## TASK
Every record, from first to last, should be retyped word for word.

(Dataset entries)

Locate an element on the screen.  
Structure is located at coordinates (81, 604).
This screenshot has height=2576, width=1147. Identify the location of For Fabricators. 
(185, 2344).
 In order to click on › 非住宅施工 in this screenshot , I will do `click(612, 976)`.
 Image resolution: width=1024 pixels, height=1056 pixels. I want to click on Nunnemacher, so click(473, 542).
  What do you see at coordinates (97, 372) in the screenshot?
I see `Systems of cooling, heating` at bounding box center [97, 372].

## SOLUTION FOR THIS TASK
Locate an element on the screen.  
Structure is located at coordinates (81, 604).
This screenshot has height=2576, width=1147. Identify the location of For Fabricators. 
(185, 2344).
 In order to click on › 非住宅施工 in this screenshot , I will do `click(612, 976)`.
 Image resolution: width=1024 pixels, height=1056 pixels. I want to click on Nunnemacher, so click(473, 542).
  What do you see at coordinates (97, 372) in the screenshot?
I see `Systems of cooling, heating` at bounding box center [97, 372].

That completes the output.